Nigeria has dissolved a special police unit after public protests alleging brutality and will launch an investigation into its activities, the presidency announced Sunday.

The scrapping of the Special Anti-Robbery Squad (SARS) will take effect immediately, the office said in a tweet.

For its part, the Nigerian Police Force announced in a tweet an investigation into allegations “of crimes committed against citizens”, adding that “the culprits will be punished”.

The investigation into the dissolved unit will include civil society and human rights groups, it added.

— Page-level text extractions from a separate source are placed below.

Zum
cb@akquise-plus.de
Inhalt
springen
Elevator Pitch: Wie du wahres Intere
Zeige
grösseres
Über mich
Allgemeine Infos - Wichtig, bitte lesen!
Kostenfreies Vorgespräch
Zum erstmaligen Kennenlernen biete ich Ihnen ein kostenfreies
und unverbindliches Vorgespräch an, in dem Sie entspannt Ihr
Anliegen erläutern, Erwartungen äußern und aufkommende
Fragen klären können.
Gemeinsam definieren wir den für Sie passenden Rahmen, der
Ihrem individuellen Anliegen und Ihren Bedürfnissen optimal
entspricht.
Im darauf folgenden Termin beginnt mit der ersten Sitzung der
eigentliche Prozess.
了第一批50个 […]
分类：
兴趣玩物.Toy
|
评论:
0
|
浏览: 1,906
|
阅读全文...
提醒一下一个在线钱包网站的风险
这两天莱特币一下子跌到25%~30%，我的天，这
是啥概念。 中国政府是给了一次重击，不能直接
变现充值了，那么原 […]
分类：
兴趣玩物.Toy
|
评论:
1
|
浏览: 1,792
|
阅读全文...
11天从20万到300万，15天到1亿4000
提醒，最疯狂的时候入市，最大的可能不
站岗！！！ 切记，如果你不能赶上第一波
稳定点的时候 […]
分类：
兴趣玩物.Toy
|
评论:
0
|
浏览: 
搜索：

The police are making new arrangements to deal with the crimes previously investigated by SARS units, it said.

The SARS officers are to be redeployed into other units.

Sunday’s announcement comes after growing anger over the past week expressed on the streets and on social media over alleged illegal arrests, extortion, torture and even murder carried out by members of the unit.

One recent video went viral showing the alleged killing of a man by a police officer in Delta state — footage that authorities denied was real. The arrest of the man who shot the video sparked even more outrage.

On October 4, when SARS was suspended, Nigeria’s vice president denounced police violence when questioned by reporters.

“I’m very concerned, in fact, very angry about what I see happening to young men and women who are arrested, in some cases maimed or killed by men of the police force,” Yemi Osinbajo said.

The movement initially targeted SARS but has since broadened to include all police forces.